What you will do>
Every word in the data below belongs in your copy, exactly as given; the pictures do not.

Records for this exercise>

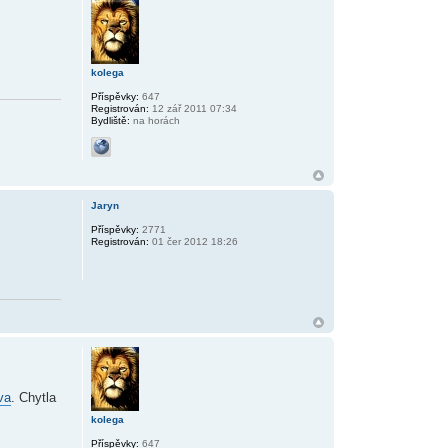
kolega
Příspěvky:
647
Registrován:
12 zář 2011 07:34
Bydliště:
na horách
Jaryn
Příspěvky:
2771
Registrován:
01 čer 2012 18:26
va
. Chytla
kolega
Příspěvky:
647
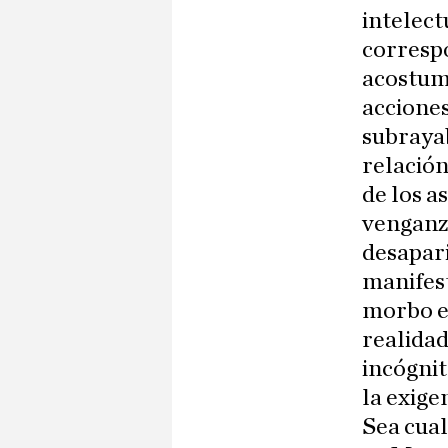
intelect
correspo
acostum
acciones
subrayab
relación
de los a
venganza
desapari
manifes
morbo e
realidad
incógnit
la exige
Sea cual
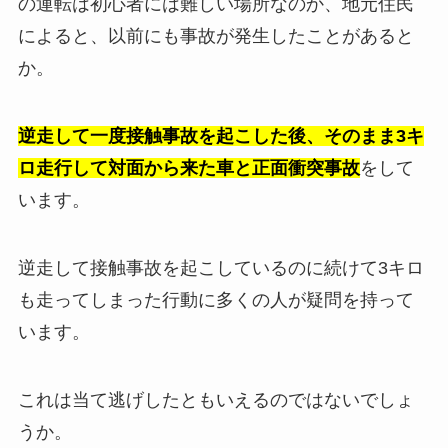
の運転は初心者には難しい場所なのか、地元住民
によると、以前にも事故が発生したことがあると
か。
逆走して一度接触事故を起こした後、そのまま3キ
ロ走行して対面から来た車と正面衝突事故
をして
います。
逆走して接触事故を起こしているのに続けて3キロ
も走ってしまった行動に多くの人が疑問を持って
います。
これは当て逃げしたともいえるのではないでしょ
うか。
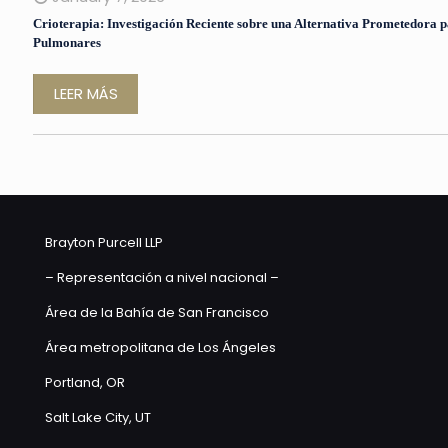
Crioterapia: Investigación Reciente sobre una Alternativa Prometedora
Pulmonares
LEER MÁS
Brayton Purcell LLP
– Representación a nivel nacional –
Área de la Bahía de San Francisco
Área metropolitana de Los Ángeles
Portland, OR
Salt Lake City, UT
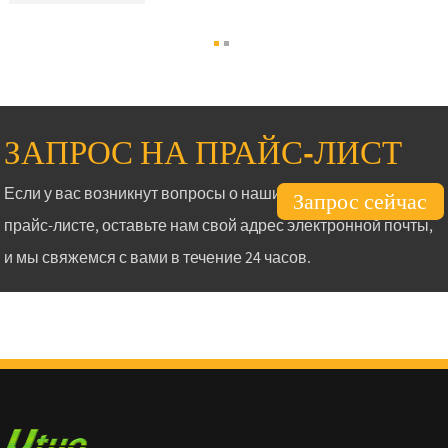
ЗАПРОС НА ПРАЙС-ЛИСТ
Если у вас возникнут вопросы о наших продуктах или
Запрос сейчас
прайс-листе, оставьте нам свой адрес электронной почты,
и мы свяжемся с вами в течение 24 часов.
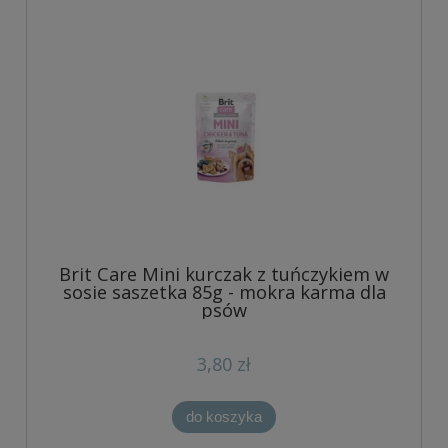
Brit Care Mini kurczak z tuńczykiem w
sosie saszetka 85g - mokra karma dla
psów
3,80 zł
do koszyka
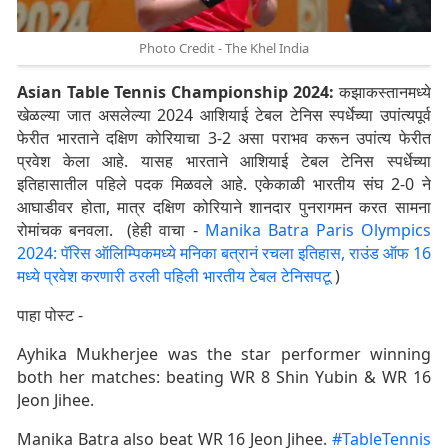
Photo Credit - The Khel India
Asian Table Tennis Championship 2024:
कझाकस्तानमध्ये
खेळल्या जात असलेल्या 2024 आशियाई टेबल टेनिस स्पर्धेच्या उपांत्यपूर्व
फेरीत भारताने दक्षिण कोरियाचा 3-2 असा पराभव करून उपांत्य फेरीत
प्रवेश केला आहे. यासह भारताने आशियाई टेबल टेनिस स्पर्धेच्या
इतिहासातील पहिले पदक मिळवले आहे. एकेकाळी भारतीय संघ 2-0 ने
आघाडीवर होता, मात्र दक्षिण कोरियाने शानदार पुनरागमन करत सामना
रोमांचक बनवला. (हेही वाचा -
Manika Batra Paris Olympics
2024: पॅरिस ऑलिम्पिकमध्ये मनिका बत्रानं रचला इतिहास, राउंड ऑफ 16
मध्ये प्रवेश करणारी ठरली पहिली भारतीय टेबल टेनिसपटू
)
पाहा पोस्ट -
Ayhika Mukherjee was the star performer winning
both her matches: beating WR 8 Shin Yubin & WR 16
Jeon Jihee.
Manika Batra also beat WR 16 Jeon Jihee.
#TableTennis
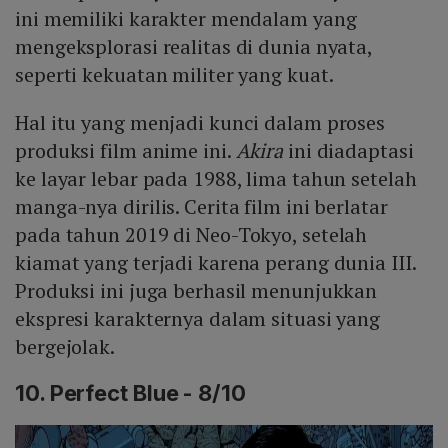
ini memiliki karakter mendalam yang
mengeksplorasi realitas di dunia nyata,
seperti kekuatan militer yang kuat.
Hal itu yang menjadi kunci dalam proses
produksi film anime ini.
Akira
ini diadaptasi
ke layar lebar pada 1988, lima tahun setelah
manga-nya dirilis. Cerita film ini berlatar
pada tahun 2019 di Neo-Tokyo, setelah
kiamat yang terjadi karena perang dunia III.
Produksi ini juga berhasil menunjukkan
ekspresi karakternya dalam situasi yang
bergejolak.
10. Perfect Blue - 8/10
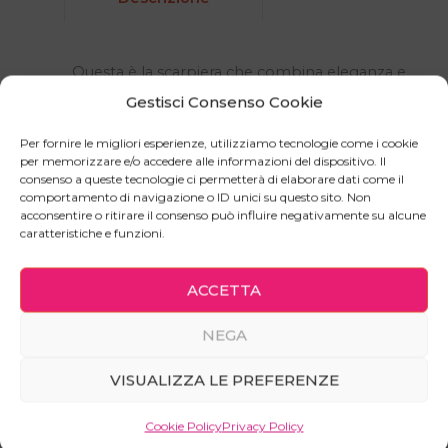
Questa è la scarpiera che combina eleganza e
praticità in un unico arredo. Dotata di due ampi
Gestisci Consenso Cookie
cassettoni e un’anta, offre uno spazio di
archiviazione generoso e ben organizzato per tutt
Per fornire le migliori esperienze, utilizziamo tecnologie come i cookie
per memorizzare e/o accedere alle informazioni del dispositivo. Il
le tue calzature.
consenso a queste tecnologie ci permetterà di elaborare dati come il
comportamento di navigazione o ID unici su questo sito. Non
I cassettoni sono perfetti per riporre scarpe di uso
acconsentire o ritirare il consenso può influire negativamente su alcune
quotidiano, mentre l’anta nasconde ulteriori ripiani
caratteristiche e funzioni.
per un’organizzazione ottimale.
Realizzata con materiali di alta qualità, questa
ACCETTA
scarpiera è progettata per durare nel tempo e
resistere all’usura.
NEGA
Il suo design raffinato si integra perfettamente in
qualsiasi ambiente, aggiungendo un tocco di classe
VISUALIZZA LE PREFERENZE
e ordine alla tua casa.
Cookie Policy
Privacy Policy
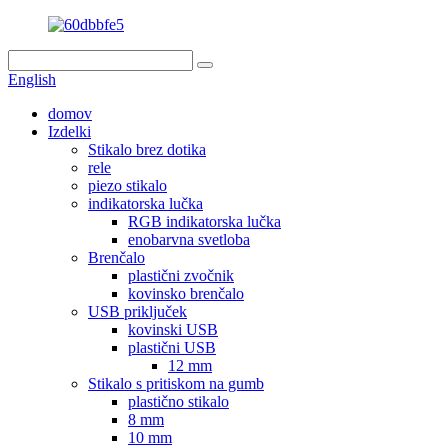
English
domov
Izdelki
Stikalo brez dotika
rele
piezo stikalo
indikatorska lučka
RGB indikatorska lučka
enobarvna svetloba
Brenčalo
plastični zvočnik
kovinsko brenčalo
USB priključek
kovinski USB
plastični USB
12 mm
Stikalo s pritiskom na gumb
plastično stikalo
8 mm
10 mm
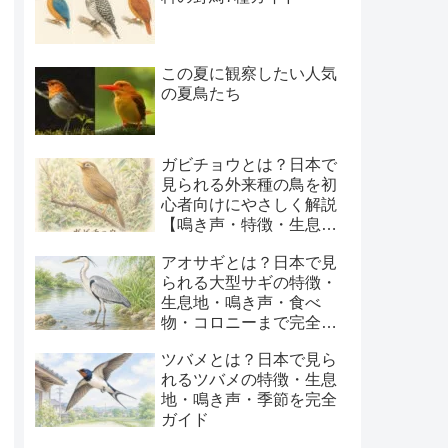
この夏に観察したい人気
の夏鳥たち
ガビチョウとは？日本で
見られる外来種の鳥を初
心者向けにやさしく解説
【鳴き声・特徴・生息
地・季節】
アオサギとは？日本で見
られる大型サギの特徴・
生息地・鳴き声・食べ
物・コロニーまで完全ガ
イド
ツバメとは？日本で見ら
れるツバメの特徴・生息
地・鳴き声・季節を完全
ガイド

Solution for this exercise>
kolega
Příspěvky:
647
Registrován:
12 zář 2011 07:34
Bydliště:
na horách
Jaryn
Příspěvky:
2771
Registrován:
01 čer 2012 18:26
va
. Chytla
kolega
Příspěvky:
647
intelect
correspo
acostum
acciones
subrayab
relación
de los a
venganza
desapari
manifes
morbo e
realidad
incógnit
la exige
Sea cual
の運転は初心者には難しい場所なのか、地元住民
によると、以前にも事故が発生したことがあると
か。
逆走して一度接触事故を起こした後、そのまま3キ
ロ走行して対面から来た車と正面衝突事故
をして
います。
逆走して接触事故を起こしているのに続けて3キロ
も走ってしまった行動に多くの人が疑問を持って
います。
これは当て逃げしたともいえるのではないでしょ
うか。
Crioterapia: Investigación Reciente sobre una Alternativa Prometedora
Pulmonares
LEER MÁS
Brayton Purcell LLP
– Representación a nivel nacional –
Área de la Bahía de San Francisco
Área metropolitana de Los Ángeles
Portland, OR
Salt Lake City, UT
ЗАПРОС НА ПРАЙС-ЛИСТ
Если у вас возникнут вопросы о наших продуктах или
Запрос сейчас
прайс-листе, оставьте нам свой адрес электронной почты,
и мы свяжемся с вами в течение 24 часов.
Brit Care Mini kurczak z tuńczykiem w
sosie saszetka 85g - mokra karma dla
psów
3,80 zł
do koszyka
Photo Credit - The Khel India
Asian Table Tennis Championship 2024:
कझाकस्तानमध्ये
खेळल्या जात असलेल्या 2024 आशियाई टेबल टेनिस स्पर्धेच्या उपांत्यपूर्व
फेरीत भारताने दक्षिण कोरियाचा 3-2 असा पराभव करून उपांत्य फेरीत
प्रवेश केला आहे. यासह भारताने आशियाई टेबल टेनिस स्पर्धेच्या
इतिहासातील पहिले पदक मिळवले आहे. एकेकाळी भारतीय संघ 2-0 ने
आघाडीवर होता, मात्र दक्षिण कोरियाने शानदार पुनरागमन करत सामना
रोमांचक बनवला. (हेही वाचा -
Manika Batra Paris Olympics
2024: पॅरिस ऑलिम्पिकमध्ये मनिका बत्रानं रचला इतिहास, राउंड ऑफ 16
मध्ये प्रवेश करणारी ठरली पहिली भारतीय टेबल टेनिसपटू
)
पाहा पोस्ट -
Ayhika Mukherjee was the star performer winning
both her matches: beating WR 8 Shin Yubin & WR 16
Jeon Jihee.
Manika Batra also beat WR 16 Jeon Jihee.
#TableTennis
ini memiliki karakter mendalam yang
mengeksplorasi realitas di dunia nyata,
seperti kekuatan militer yang kuat.
Hal itu yang menjadi kunci dalam proses
produksi film anime ini.
Akira
ini diadaptasi
ke layar lebar pada 1988, lima tahun setelah
manga-nya dirilis. Cerita film ini berlatar
pada tahun 2019 di Neo-Tokyo, setelah
kiamat yang terjadi karena perang dunia III.
Produksi ini juga berhasil menunjukkan
ekspresi karakternya dalam situasi yang
bergejolak.
10. Perfect Blue - 8/10
Questa è la scarpiera che combina eleganza e
praticità in un unico arredo. Dotata di due ampi
Gestisci Consenso Cookie
cassettoni e un’anta, offre uno spazio di
archiviazione generoso e ben organizzato per tutt
Per fornire le migliori esperienze, utilizziamo tecnologie come i cookie
per memorizzare e/o accedere alle informazioni del dispositivo. Il
le tue calzature.
consenso a queste tecnologie ci permetterà di elaborare dati come il
comportamento di navigazione o ID unici su questo sito. Non
I cassettoni sono perfetti per riporre scarpe di uso
acconsentire o ritirare il consenso può influire negativamente su alcune
quotidiano, mentre l’anta nasconde ulteriori ripiani
caratteristiche e funzioni.
per un’organizzazione ottimale.
Realizzata con materiali di alta qualità, questa
ACCETTA
scarpiera è progettata per durare nel tempo e
resistere all’usura.
NEGA
Il suo design raffinato si integra perfettamente in
qualsiasi ambiente, aggiungendo un tocco di classe
VISUALIZZA LE PREFERENZE
e ordine alla tua casa.
Cookie Policy
Privacy Policy
English
domov
Izdelki
Stikalo brez dotika
rele
piezo stikalo
indikatorska lučka
RGB indikatorska lučka
enobarvna svetloba
Brenčalo
plastični zvočnik
kovinsko brenčalo
USB priključek
kovinski USB
plastični USB
12 mm
Stikalo s pritiskom na gumb
plastično stikalo
8 mm
10 mm
この夏に観察したい人気
の夏鳥たち
ガビチョウとは？日本で
見られる外来種の鳥を初
心者向けにやさしく解説
【鳴き声・特徴・生息
地・季節】
アオサギとは？日本で見
られる大型サギの特徴・
生息地・鳴き声・食べ
物・コロニーまで完全ガ
イド
ツバメとは？日本で見ら
れるツバメの特徴・生息
地・鳴き声・季節を完全
ガイド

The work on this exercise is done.